Bridge to Bikers, the Homeless and Prison Alumni

August 6, 2008 by

I was in Fort Wayne, Ind., this past weekend for a site survey and setup trip for an upcoming Foursquare simulcast later this fall. It’s always a treat for me to meet local leaders on the front lines of ministry and this trip was no exception. On Sunday I went to a service at Life Bridge (the location for the simulcast) and went to lunch afterwards with several of the church leaders, including Pastor Bill Campbell, Mark Ellington (administrator), Aaron Jackson (worship leader), Arron Foster (tech wonder-boy) and their families. These people are the real deal and have a big heart for the community of Fort Wayne.

Life Bridge is also reaching some people that many of us don’t see (sadly) in a typical church for your average Midwest suburban town. On the front row each Sunday are several women who have recently gotten out of prison. Some of them are on probation and have to wear ankle bracelets (and you’re still worried about the head covering thing?). There are also a handful of bikers that are a part of the Life Bridge Community, and they’re extending that invitation via a full blown biker weekend later this month called Cross N Dagger. How many times do you get to see a world champion knife thrower, a bunch of bikers, and a pentecostal congregation eating burgers and dogs together on a Sunday afternoon?

If that’s not enough, Life Bridge hosts homeless families–they rotate with other local churches–as a part of their relationship with the Interfaith Hospitality Network. The homeless are hosted in the church building for a week, including beds, meals and more.

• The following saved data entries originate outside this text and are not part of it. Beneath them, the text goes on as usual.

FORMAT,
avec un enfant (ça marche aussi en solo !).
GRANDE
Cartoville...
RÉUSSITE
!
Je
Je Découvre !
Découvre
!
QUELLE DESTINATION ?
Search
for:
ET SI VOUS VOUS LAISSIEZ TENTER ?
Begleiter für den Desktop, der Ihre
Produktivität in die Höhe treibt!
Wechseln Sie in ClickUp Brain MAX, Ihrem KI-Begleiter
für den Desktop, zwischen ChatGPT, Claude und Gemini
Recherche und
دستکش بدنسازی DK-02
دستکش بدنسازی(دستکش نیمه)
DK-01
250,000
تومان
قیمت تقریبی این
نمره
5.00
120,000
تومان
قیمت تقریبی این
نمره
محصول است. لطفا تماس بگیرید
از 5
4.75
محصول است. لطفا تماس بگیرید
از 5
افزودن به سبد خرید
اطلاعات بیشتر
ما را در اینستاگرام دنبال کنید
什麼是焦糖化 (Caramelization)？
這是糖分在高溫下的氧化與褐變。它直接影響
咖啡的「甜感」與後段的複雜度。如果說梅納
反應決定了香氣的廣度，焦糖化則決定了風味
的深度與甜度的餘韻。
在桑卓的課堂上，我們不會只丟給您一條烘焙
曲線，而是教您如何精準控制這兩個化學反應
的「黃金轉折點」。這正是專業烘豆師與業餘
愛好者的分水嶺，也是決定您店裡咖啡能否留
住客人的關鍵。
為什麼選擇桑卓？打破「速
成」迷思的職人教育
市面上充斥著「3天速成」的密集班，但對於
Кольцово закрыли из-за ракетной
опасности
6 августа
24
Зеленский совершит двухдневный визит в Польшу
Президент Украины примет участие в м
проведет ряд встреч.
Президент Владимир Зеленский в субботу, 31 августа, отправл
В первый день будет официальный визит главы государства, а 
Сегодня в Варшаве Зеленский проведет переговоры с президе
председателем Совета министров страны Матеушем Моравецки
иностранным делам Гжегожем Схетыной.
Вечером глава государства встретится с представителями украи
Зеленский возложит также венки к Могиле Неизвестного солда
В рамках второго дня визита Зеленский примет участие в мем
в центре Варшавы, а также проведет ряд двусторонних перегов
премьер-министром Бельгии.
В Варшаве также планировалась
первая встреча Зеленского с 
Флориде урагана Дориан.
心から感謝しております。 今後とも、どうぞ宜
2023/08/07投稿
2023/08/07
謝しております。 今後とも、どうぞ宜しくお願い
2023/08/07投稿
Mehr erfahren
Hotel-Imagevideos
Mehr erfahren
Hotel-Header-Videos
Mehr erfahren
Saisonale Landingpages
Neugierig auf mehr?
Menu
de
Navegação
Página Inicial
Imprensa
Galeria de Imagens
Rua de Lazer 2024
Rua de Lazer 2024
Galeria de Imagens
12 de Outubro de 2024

I was particularly fond of Life Bridge’s multi-generational approach to ministry. From their kinda-corny-what-you-see-is-what-you-get pre-service video announcements, to the 30-year-old worship leader, to seasoned elders that guided the service and prayer times, it was great to see a mash-up work that reaches young and old, because they are young and old.

Church communities like this give me hope!

Post By:

Brad Abare

Brad Abare is the founder of the Center for Church Communication. He consults with companies and organizations, helping them figure out why in the world they exist, why anyone should care and what to do about it.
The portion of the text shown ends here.